Thursday, December 18, 2008

End of Year List: People we don't have to pay attention to in 2009



I'm always the last to figure these things out. I must be a born apologist, humanist, or any other one of those titles that means you delude yourself into thinking people are better than they really are.

If you read Michael Azerrad's amazing Our Band Could Be Your Life, you'll find out John Lydon/Johnny Rotten has been disillusioning his admirers since the early 80s at the latest, basically by being his arrogant, self-serving, sellout self. I don't own any records Lydon has been associated with since Public Image Ltd.'s The Flowers of Romance, but for some reason I never really wrote Lydon off. Sure, he's an asshole who hasn't made any worthwhile music since the beginning of the 1980's - and basically no music at all since the '90s, and he's been on I'm a Celebrity, Get Me Out of Here! and has contradicted nearly every one of his supposedly iconoclastic principles just as soon as he established them, even working as a Los Angeles real estate agent, but something kept me hoping. For what? That maybe he'd wake up, stop becoming this despicable caricature of himself and return to being the insatiable music fan that made worthwhile music in turn, not trading in vacuous "fuck-you" statements for words of substance.

This year I learned this would never happen. Lydon first hit the tabloids when the lead singer from the admittedly talentless Bloc Party claimed members from the Johnny Rotten entourage roughed him up with a healthy dollop of racism after he had the "temerity" to ask about a PiL reunion. Reading the news, I was torn between feeling like it really had very little to do with Lydon's own beliefs (and considering his long history of befriending black figures on the music scene, including Jamaican legends, Afrika Bambatta and Don Letts, it seems fairly impossible) and doubt over the minute amount of integrity he seemed to cling to. And cling he did, threatening lawsuits if anyone dared call him a racist.

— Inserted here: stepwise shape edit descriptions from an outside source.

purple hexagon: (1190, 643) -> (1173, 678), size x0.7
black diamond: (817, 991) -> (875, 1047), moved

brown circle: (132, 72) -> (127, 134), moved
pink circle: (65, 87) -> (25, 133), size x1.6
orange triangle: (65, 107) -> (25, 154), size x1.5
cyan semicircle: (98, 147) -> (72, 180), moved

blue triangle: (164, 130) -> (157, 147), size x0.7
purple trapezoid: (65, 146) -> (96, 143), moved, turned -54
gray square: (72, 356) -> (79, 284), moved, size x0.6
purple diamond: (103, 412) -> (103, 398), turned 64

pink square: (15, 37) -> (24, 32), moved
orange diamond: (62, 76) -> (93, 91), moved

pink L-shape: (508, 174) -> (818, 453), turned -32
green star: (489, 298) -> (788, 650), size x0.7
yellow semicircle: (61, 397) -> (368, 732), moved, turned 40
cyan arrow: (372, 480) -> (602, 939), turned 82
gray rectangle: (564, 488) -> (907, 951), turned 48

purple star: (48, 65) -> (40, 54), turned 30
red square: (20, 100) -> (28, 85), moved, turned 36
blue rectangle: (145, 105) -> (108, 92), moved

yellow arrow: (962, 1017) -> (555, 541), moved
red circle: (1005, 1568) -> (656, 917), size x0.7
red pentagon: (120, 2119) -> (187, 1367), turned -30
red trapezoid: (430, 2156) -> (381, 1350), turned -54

Not too long after, charges were filed for him roughing up a female assistant for booking the wrong hotel room. This time, there was no vehement denial, no press statements and no defense, so one can only assume the claim is true.

Then the above commercial, in which Mr. Lydon officially sold his Public Image off to his favourite brand of butter. It speaks for itself.

John Lydon, Johnny Rotten, That Cunt or whatever else you could call him is not some revolutionary genius or daring iconoclast. His statement was made over thirty years ago and was refuted soon afterwards with his embrace of false celebrity. Like most frontmen, his best work was made with people he needed just as much as they needed him (Steve Jones, Glen Matlock, Jah Wobble, Keith Levene, Martin Atkins), without whom he has suffered greatly. Without solid music to back him up, Lydon has been on a downward spiral since his last decent album (The Laswell-produced Album), becoming more well known for mouthing off in the press and mounting needless Sex Pistols reunions than actually making music. This year, he became a tabloid fixture, one who makes "clever" butter commercials (only because he likes the brand, of course, of course), keeps racist pals and hits women. May he never regain his credibility.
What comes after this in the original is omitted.